The Virginia Constitution, Article II, section 3, says, “In elections other than primary elections, provision shall be made whereby votes may be cast for persons other than the listed candidates or nominees.” Because this section protects write-in voting in general elections, all Virginia ballot-counting machines are able to handle write-in votes.

The only possible purpose for excluding primaries from the write-in guarantee is to protect the interest of parties. But a party that wants write-ins in its own primary ought to have the constitutional clout to demand it. The U.S. Supreme Court has protected the ability of political parties to control their own nomination process, especially in the recent party rights decision, New York State Board of Elections v Lopez Torres, 552 U.S. 196 (2008). Also, Virginia state courts have always recognized a strong role for political parties in the nominations process.

Virginia Attorney General Wants to Lower Presidential Primary Petition Requirement from 10,000 to 1,100 Signatures

On December 26, Virginia Attorney General Ken Cuccinelli wrote in his own newsletter that he recommends that the legislature lower the presidential primary petition requirement. Specifically, he advocates that the current 10,000 requirement be changed so that only 1,100 signatures are required, with at least 100 from each U.S. House district. See here. Thanks to Tony Roza and Carey Campbell for this news.

On January 17, a U.S. District Court in Virginia will hear arguments in Lux v Judd, which challenges the Virginia ballot access law that circulators for district office must live in that district. It will be interesting to see if the recent commentary on Virginia presidential primary ballot access influences the oral argument at that hearing.

Senator Cardin Releases More Details about U.S. Senate Bill on Ex-Felon Voting Rights

U.S. Senator Ben Cardin’s bill to expand voting rights in federal elections for ex-felons is described on the Senator’s web page here. The text of his bill, S2017, is still not available on the Library of Congress’s web page, but the bill is fully described at the link.
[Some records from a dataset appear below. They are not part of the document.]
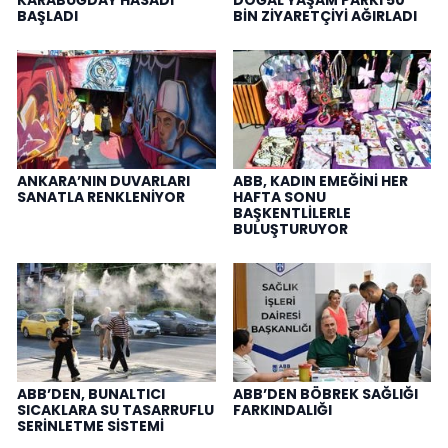
KARABUĞDAY HASADI
DOĞAL YAŞAM PARKI 50
BAŞLADI
BİN ZİYARETÇİYİ AĞIRLADI
ANKARA’NIN DUVARLARI
ABB, KADIN EMEĞİNİ HER
SANATLA RENKLENİYOR
HAFTA SONU
BAŞKENTLİLERLE
BULUŞTURUYOR
ABB’DEN, BUNALTICI
ABB’DEN BÖBREK SAĞLIĞI
SICAKLARA SU TASARRUFLU
FARKINDALIĞI
SERİNLETME SİSTEMİ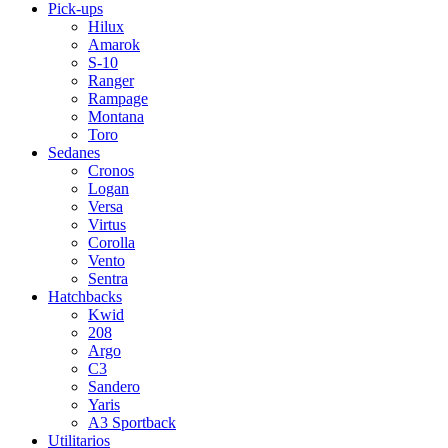
Pick-ups
Hilux
Amarok
S-10
Ranger
Rampage
Montana
Toro
Sedanes
Cronos
Logan
Versa
Virtus
Corolla
Vento
Sentra
Hatchbacks
Kwid
208
Argo
C3
Sandero
Yaris
A3 Sportback
Utilitarios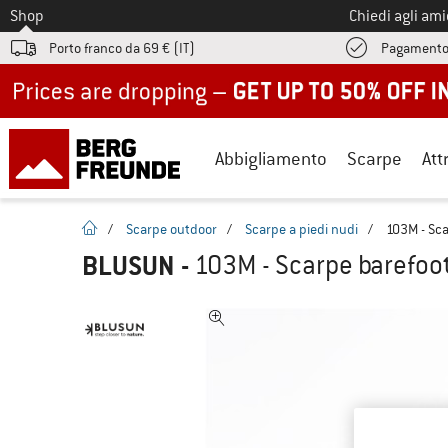
Allo
Shop
Chiedi agli am
Porto franco da 69 € (IT)
Pagamento
Up to 50% off now in our summer sale
Abbigliamento
Scarpe
Att
pagina iniziale
/
Scarpe outdoor
/
Scarpe a piedi nudi
/
103M - Sca
BLUSUN
-
103M - Scarpe barefoo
The bill is co-sponsored by Senators Richard Durbin (D-Ill.) and Sheldon Whitehouse (D-R.I.).

Washington State Major Parties Sue to Retain Elections for Party Committee Officers

On December 22, the Washington state Democratic and Republican Parties filed a lawsuit in state court, arguing that the state must provide elections in 2012 for Precinct Committee officers. The case will be heard on March 23, 2012, at 9 a.m., in Thurston County Superior Court in Olympia. The case is Washington State Democratic Central Committee v Washington Secretary of State, 11-2-02701-2. UPDATE: here is the complaint.

Washington state election laws say these elections should be held for qualified parties. Only the Democratic and Republican Parties are ballot-qualified. The state had intended to hold these elections simultaneously with a March presidential primary, but then the state decided not to hold a presidential primary, and it canceled plans for elections for party office as well.
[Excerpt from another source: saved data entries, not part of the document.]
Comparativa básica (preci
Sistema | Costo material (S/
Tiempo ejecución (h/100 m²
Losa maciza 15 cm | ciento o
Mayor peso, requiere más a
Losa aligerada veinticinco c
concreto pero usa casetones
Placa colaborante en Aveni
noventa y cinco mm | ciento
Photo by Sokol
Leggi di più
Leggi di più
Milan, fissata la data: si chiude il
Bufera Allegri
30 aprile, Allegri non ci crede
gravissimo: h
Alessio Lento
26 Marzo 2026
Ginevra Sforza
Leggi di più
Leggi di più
The state formerly held Precinct Committee Officer elections at the general election, but a U.S. District Court ruled last year that electing party officers in the general election violates freedom of association for those parties, because in effect the entire electorate, not just party members, were choosing party officers.

The other two states with top-two election systems, Louisiana and California, continue to hold elections for party officers. Louisiana and California use elections in which only party members can vote on party officers. It is easier for Louisiana and California to do this, than it is for Washington state, because Louisiana and California still hold presidential primaries simultaneously with the party officer elections.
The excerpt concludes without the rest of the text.